## Record excerpts
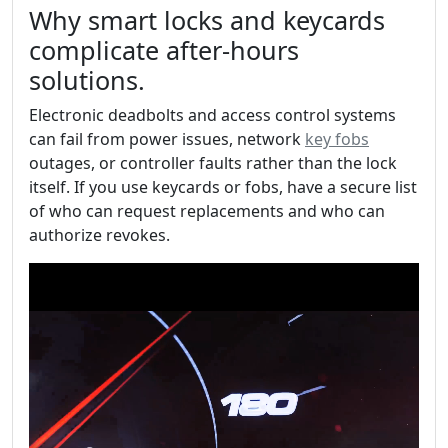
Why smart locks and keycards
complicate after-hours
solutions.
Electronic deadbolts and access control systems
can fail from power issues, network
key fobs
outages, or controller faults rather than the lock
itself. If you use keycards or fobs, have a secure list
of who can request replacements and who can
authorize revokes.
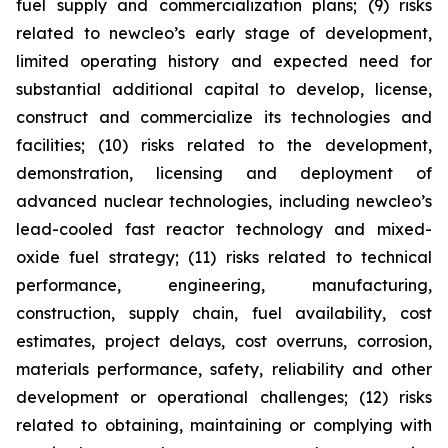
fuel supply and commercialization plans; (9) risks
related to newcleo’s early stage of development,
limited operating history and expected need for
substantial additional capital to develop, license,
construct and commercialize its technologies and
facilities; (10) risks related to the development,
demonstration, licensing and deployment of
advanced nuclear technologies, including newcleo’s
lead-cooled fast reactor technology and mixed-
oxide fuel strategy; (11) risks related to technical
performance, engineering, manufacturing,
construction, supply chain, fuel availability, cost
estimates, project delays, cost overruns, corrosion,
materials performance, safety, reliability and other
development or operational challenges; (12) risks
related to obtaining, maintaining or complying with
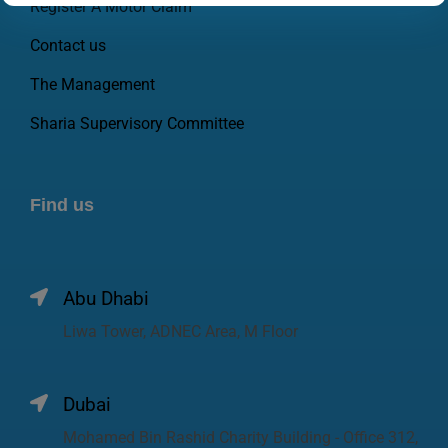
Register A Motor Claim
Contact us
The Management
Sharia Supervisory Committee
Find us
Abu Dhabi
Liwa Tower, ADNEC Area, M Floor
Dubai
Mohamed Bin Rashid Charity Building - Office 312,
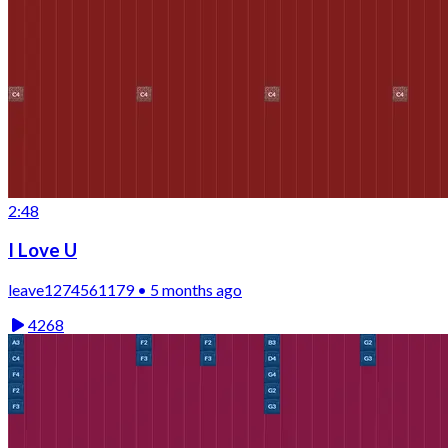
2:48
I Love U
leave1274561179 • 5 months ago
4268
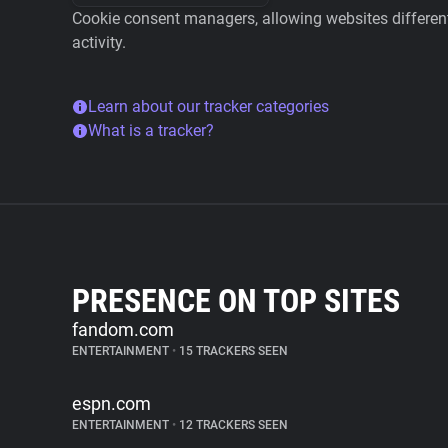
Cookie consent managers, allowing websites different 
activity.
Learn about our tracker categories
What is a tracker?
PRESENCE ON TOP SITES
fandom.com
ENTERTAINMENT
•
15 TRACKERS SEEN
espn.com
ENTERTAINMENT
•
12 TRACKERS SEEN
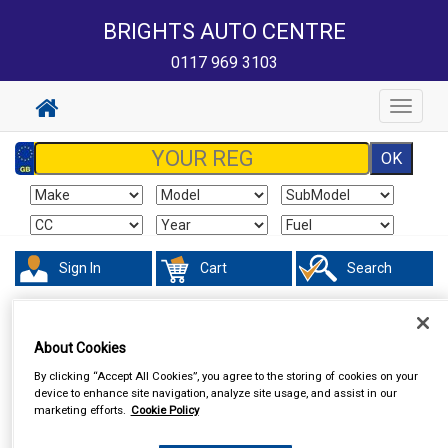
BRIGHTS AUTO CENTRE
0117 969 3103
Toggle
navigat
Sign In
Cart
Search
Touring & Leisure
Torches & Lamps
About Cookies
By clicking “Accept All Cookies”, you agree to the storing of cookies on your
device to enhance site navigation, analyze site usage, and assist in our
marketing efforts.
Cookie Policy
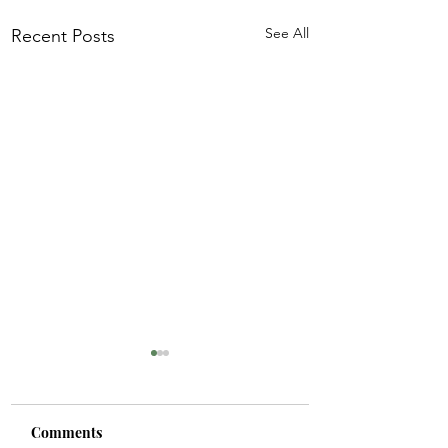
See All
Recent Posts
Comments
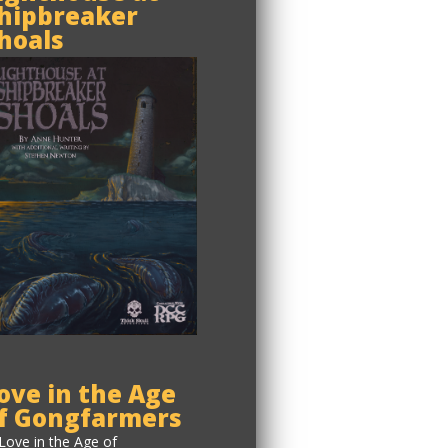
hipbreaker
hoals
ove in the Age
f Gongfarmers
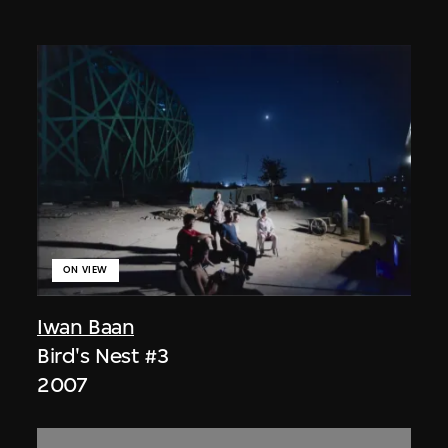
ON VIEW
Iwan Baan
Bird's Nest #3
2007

## Task goal
Out of the records above, pull the lines that include the word "cost".

## Solution to this exercise
construction, supply chain, fuel availability, cost
estimates, project delays, cost overruns, corrosion,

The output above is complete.